I hadn't thought of that.
Q. Do you have any family?
No family. I know what I think I'll do (laughs). I'll leave it to
the slaves.
Q. What's been happening in the world?
There was a war. They won. But nothing changed. I kept me
head down.
Q. Did you see the soldiers?
I saw them going by, some in blue going South. The ones in
gray going north. They never bothered us.

Go ahead 6 months.

Q. Where are you?
In bed. My health is bad. The woman slave looks after me.
Q. What's her name?
I calls her Matilda. She says I wouldn't be able to pronounce
her real name.
Q. Is Tom still there?
He's still here. He's younger and still fit.

Go ahead 3 months.

Q. Where are you?
Still in bed. Weak.
Q. What's wrong with you?
Just old age. I'm not ill, I'm just tired. I called a lawyer and
sent for Tom and some others. I told the lawyer to write on
a paper that the plantation becomes the property of the slaves
when I'm gone and that they're all to be given their freedom. I
don't know if anyone will buy the tobacco from them.

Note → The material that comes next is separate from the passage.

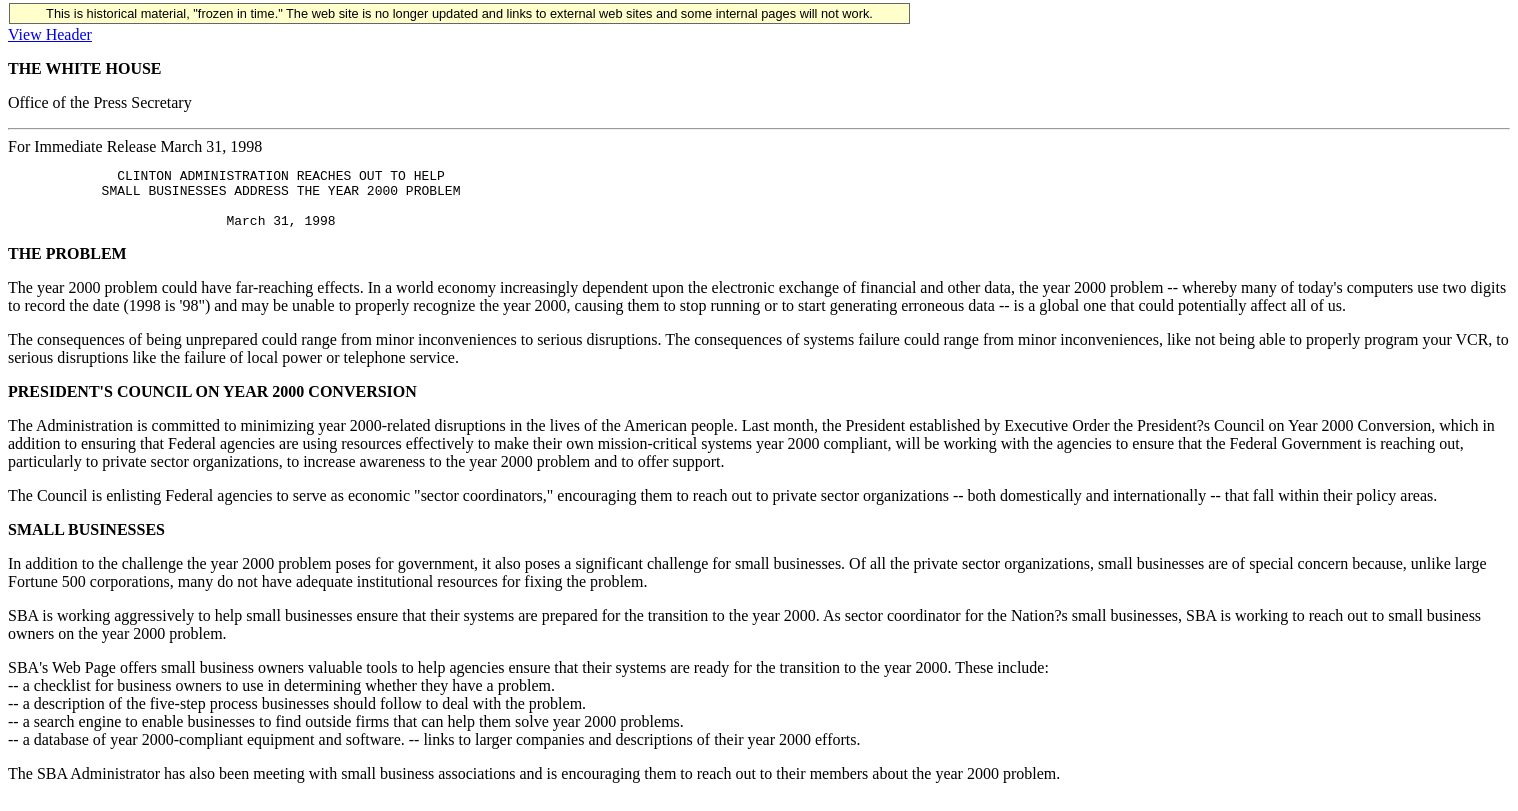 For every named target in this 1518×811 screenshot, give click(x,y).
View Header (50, 34)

But I said
for him to make sure that if they sell the plantation, to make sure
that it's sold for the best possible price.
Q. What's the name of the plantation?
Whitechapel Plantation.
Q. What's the nearest town?
(Hesitation) I'm tired.
Q. Is there anybody in that life that you know now in this life?
Q. Have you achieved everything in that life that you wanted to?
I bettered myself. And the years on the plantation haven't been unkind.
Q. Is there anything that you haven't done that you would like to have done?
I dunno. You don't think about ambition when you grow up like I grew up. Things just happen, sometimes other people makes em happen.